Сатирическая энциклопедия Платона Похотливого. Том 1
Сатирическая энциклопедия Платона Похотливого. Том 1

Полная версия

Сатирическая энциклопедия Платона Похотливого. Том 1

Настройки чтения
Размер шрифта
Высота строк
Поля
На страницу:
4 из 6

В этот момент за соседним столом официантка уронила поднос с апельсиновым соком. Стеклянный грохот вспорол тишину, а липкая рыжая лужа потекла прямо к ботинкам Платона Пантелеймоновича.

Он посмотрел на пятно. Его глаз дернулся. Высокий лоб прорезала морщина, в которой могла бы спрятаться целая библиотека.
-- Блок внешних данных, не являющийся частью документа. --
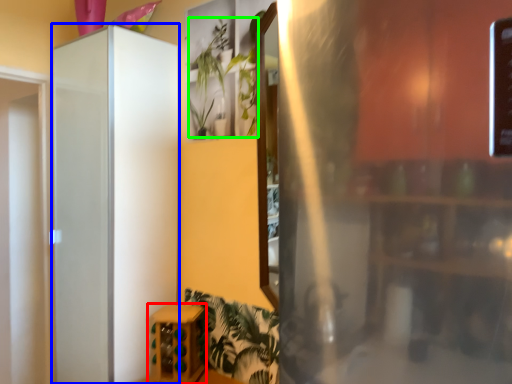 Question: Which object is the closest to the furniture (highlighted by a red box)? Choose among these: screen door (highlighted by a blue box) or plant (highlighted by a green box).

Choices:
 (A) screen door
 (B) plant

Answer: (A) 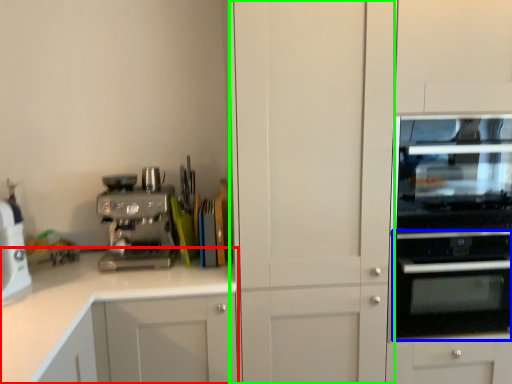 Question: Based on their relative distances, which object is nearer to cabinetry (highlighted by a red box)? Choose from oven (highlighted by a blue box) and glass door (highlighted by a green box).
– Ха, – сказал он, и голос его из бархатного баритона превратился в скрип несмазанной телеги. – Вот вам и аллюзия на Данаю. Зевс сошел к ней золотым дождем, а эта дура плеснула мне на штиблеты суррогат из концентрата. Золотой дождь, понимаете? А Даная-то небось сидела в своей башне, скучала, и только и ждала, когда ей сверху что-нибудь капнет.

Платон Пантелеймонович наклонился к соседу, и его эрудиция начала стремительно линять, как дешевый ситец.

– Вот и бабы все такие. Строят из себя античные статуи, цитируют Ахматову, а чуть что – сразу в лужу. Вы посмотрите на эту официантку. Трясется, кобыла. У нее же в башке ни одной мысли про Элиота, у нее там только как бы юбку повыше задрать, чтоб чаевых больше отсыпали. Она ж как та Даная – только подставляй, куда польется.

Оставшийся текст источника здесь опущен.